Isn't it possible that the spammers are using the API used by Yahoo's Android application from the usual compromised desktop machines, rather than from Android devices themselves? All of the information required to do so would be available from analysis of the Yahoo Android application.
I've asked a classmate about Android security recently and he complained about downloading a fake Yahoo mail app by accident. He only realized this after friends asked him what was up with the spam.
Just an anecdote, but I found it interesting that it was about the same freemail service as the OP. I haven't been able to Google a written report of it up though.
Well it's not new and it won't be the last. But when the spam potentualy means extra income from datausage for the mobile telco's I do wonder how helpful they will be in stamping this out.
I know email can be forged and the aspect that there is a bot running on a mobile phone telling everybody its a android is something that don't prove it came from a android phone - could be a iPhone for what we know. Without the bot/spyware/eveil program being pointed at and caught in the act with wifi sniffers then there is no evidence that is tangable. You can send emails out that look like they come from a iPhone69 in the headers, don't mean that a iPhone69 exists.
But if people install no vetted application then they will get unvetted results.

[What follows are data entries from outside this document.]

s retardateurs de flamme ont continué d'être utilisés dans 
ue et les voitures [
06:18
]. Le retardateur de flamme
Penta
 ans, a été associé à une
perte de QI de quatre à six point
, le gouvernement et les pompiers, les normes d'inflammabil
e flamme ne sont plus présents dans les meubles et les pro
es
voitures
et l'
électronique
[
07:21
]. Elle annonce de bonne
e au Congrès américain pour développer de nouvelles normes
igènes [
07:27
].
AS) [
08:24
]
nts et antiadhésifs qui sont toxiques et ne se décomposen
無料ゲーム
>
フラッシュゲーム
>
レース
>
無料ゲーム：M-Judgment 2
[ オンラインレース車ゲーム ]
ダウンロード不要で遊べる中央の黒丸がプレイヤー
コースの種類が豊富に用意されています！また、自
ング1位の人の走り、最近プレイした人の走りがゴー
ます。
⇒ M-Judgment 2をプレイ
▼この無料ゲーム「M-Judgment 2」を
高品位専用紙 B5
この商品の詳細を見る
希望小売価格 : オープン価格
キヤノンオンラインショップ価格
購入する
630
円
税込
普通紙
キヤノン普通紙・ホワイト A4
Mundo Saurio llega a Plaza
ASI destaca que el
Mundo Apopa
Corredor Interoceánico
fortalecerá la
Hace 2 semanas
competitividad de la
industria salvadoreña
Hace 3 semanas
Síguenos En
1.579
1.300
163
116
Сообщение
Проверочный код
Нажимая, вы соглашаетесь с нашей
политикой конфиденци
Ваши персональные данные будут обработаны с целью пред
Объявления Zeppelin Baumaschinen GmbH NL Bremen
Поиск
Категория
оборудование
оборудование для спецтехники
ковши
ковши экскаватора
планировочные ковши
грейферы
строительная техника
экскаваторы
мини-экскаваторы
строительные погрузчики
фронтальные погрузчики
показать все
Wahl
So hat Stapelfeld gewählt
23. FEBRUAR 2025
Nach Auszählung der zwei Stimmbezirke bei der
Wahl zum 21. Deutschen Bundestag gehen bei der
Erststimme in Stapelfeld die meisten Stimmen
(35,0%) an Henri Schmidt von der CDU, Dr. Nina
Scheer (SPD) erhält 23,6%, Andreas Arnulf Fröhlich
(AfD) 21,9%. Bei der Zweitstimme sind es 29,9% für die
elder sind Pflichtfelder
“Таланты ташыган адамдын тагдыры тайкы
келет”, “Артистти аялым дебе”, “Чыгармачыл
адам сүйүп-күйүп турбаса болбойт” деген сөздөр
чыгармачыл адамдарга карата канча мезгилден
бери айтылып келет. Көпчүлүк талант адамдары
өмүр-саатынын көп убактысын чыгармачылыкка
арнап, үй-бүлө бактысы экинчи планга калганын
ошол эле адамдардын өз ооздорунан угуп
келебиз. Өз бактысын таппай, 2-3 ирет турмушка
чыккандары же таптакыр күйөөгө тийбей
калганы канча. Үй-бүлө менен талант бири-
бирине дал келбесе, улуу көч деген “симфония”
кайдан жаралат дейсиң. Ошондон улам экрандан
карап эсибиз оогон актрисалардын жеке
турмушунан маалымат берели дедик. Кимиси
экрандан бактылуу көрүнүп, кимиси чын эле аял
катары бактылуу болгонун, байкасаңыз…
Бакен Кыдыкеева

Now if only the goverments realy stamped hard on SPAM, maybe if the music industry had a vested interest then it would soon get stamped out. Its a fine revenue that goverments could tap into and the public realy wont be complaining for once. Please goverments - go get hard on SPAM and levy huge fines and make us all happier.
It depends what else the phones are being used for. If they are regularly pulling down audio data for the web, or even fat, non-mobile-ized web pages, on a regular basis, then the incremental bump from a few dozen spam emails a day might be hard to notice...
Both Message-ID spoofing/reuse and dressing up the message body to look like it was coming from a mobile device would probably rank the spam's quality lower than otherwise.
Occam's razor argues that this genuinely did come from an Android OS, and statistics argues that this is a smartphone.
It isn't certain fire, but this is definitely smoke. And it is terrible news for carriers and customers alike.
It's also not unusual in at least one of those countries (Thailand) to go to a shopping mall and give your phone to someone who'll install a gazillion apps on it for you.
"I am betting that the users of those phones downloaded some malicious Android app in order to avoid paying for a legitimate version and they got more than they bargained for."
Not using a vetted marketplace is a dangerous security gamble as the author claims the passwords were probably taken by a keylogger.